Ekonomist Mahfi Eğilmez, CNBC-e canlı yayınında 4’te Ekonomi programında Türkiye ekonomisinin güncel durumunu analiz etti. Enflasyonun seyri, Merkez Bankası’nın faiz politikası ve yeni enflasyon endeksine ilişkin değerlendirmelerde bulunarak, yıl sonuna ilişkin şu tahminlerini paylaştı.
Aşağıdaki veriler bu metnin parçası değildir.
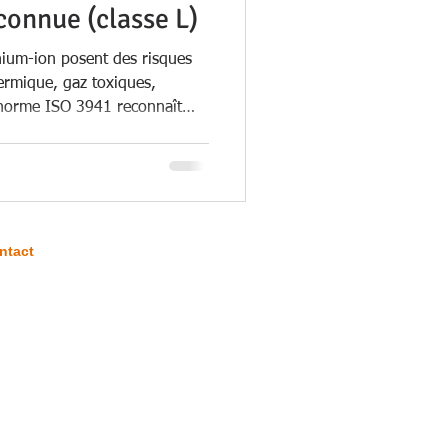
connue (classe L)
thium-ion posent des risques
ermique, gaz toxiques,
 norme ISO 3941 reconnaît
asse de feu : la classe L,
 avancée permet d’adapter les
ection et d’intervention face
s secteurs industriels,
ntact
 Rte du Quesnoy
9144 GOMMEGNIES
.78.81.10.46
ontact@qsenord.com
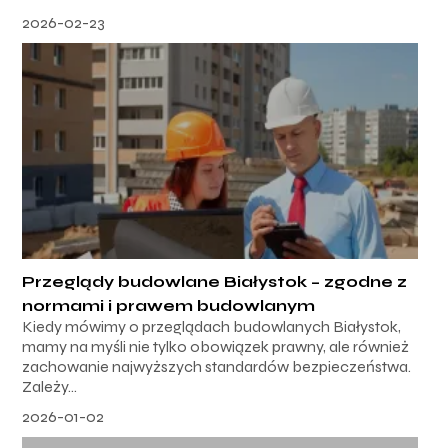
2026-02-23
Przeglądy budowlane Białystok – zgodne z
normami i prawem budowlanym
Kiedy mówimy o przeglądach budowlanych Białystok,
mamy na myśli nie tylko obowiązek prawny, ale również
zachowanie najwyższych standardów bezpieczeństwa.
Zależy...
2026-01-02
"Enflasyonu ocakta yüzde 4,5-5 aralığında bekliyordum, biraz daha yukarıda bile olabilirdi. Belli başlı zamları ocakta yaptık. Geçen yılın ocak ayı yüzde 6,7 idi. Yüzde 5,03 geldiği için yüzde 42,12'ye geriledi. Enflasyonu gerçek önlemlerle indirmek lazım. Benim hesaplamama göre, önümüzdeki üç ay yüzde 2, mayıs-haziranda yüzde 1,5 temmuz-ağustosta yüzde 1, eylül-ekimde yüzde 2, kasım-aralıkta yüzde 3 alınca enflasyon yıl sonu yüzde 29,29'a geliyor. Bütün mesele enflasyondaki gidişe göre ücretlilerin baskılarına dayanılıp dayanılmayacağı."
"Beklentilerde sürekli bir düşüş vardı. En çok etkili olduğunu düşündüğüm reel sektörün beklentisi de 40'lara geldi. Yüzde 5,03 sonrasında sektörel beklenti anketi daha da önem kazandı. Beklenti dönüyorsa iş değişiyor demek. Yüzde 21'lik enflasyon tahminini Merkez Bankası tutmaya devam eder. Yüzde 21 doğru bir tahmin değil ama bence değiştirmez. Beklenti anketine bakmak lazım."
"Biriktirilmiş zamlar bitti mi? Olmayacaksa enflasyon düşecek demektir. Şubatta geçen yıl yüzde 4,53'tü. Eğer zam yoksa artık gelecek olan 2,5-3 artsa yine enflasyon inecek demektir. Yönetilen ve yönlendirilen fiyat artışları öteki artışları da etkiliyor. İlave bir şey gelmeyecekse yine enflasyonda düşüş olacak. Bu sefer faiz indirmeyebilir. İndirmemesinde yarar olabilir."
"TÜİK'e rakip endeks çıkarmanın çok da bir anlamı yok. Ücretliler Geçinme Endeksi'ni daha geliştirip içindeki malları ona göre ayarlayıp TOBB bazında bütün Türkiye'de yapılabilirdi."
Mahfi Eğilmez, enflasyonun sadece belirli dönemlerde düşüş göstermesinin yeterli olmadığını, kalıcı bir iyileşme için gerçekçi önlemler alınması gerektiğini vurguladı. Merkez Bankası’nın enflasyon tahminini değiştirmeyeceğini, ancak reel sektör beklentilerinin yükselmesiyle birlikte piyasada farklı bir algının oluştuğunu dile getirdi. Yeni enflasyon endeksi girişimlerini değerlendirirken, TÜİK’e rakip bir endeks oluşturmanın anlam taşımayacağını, mevcut endekslerin daha verimli hale getirilmesi gerektiğini ifade etti.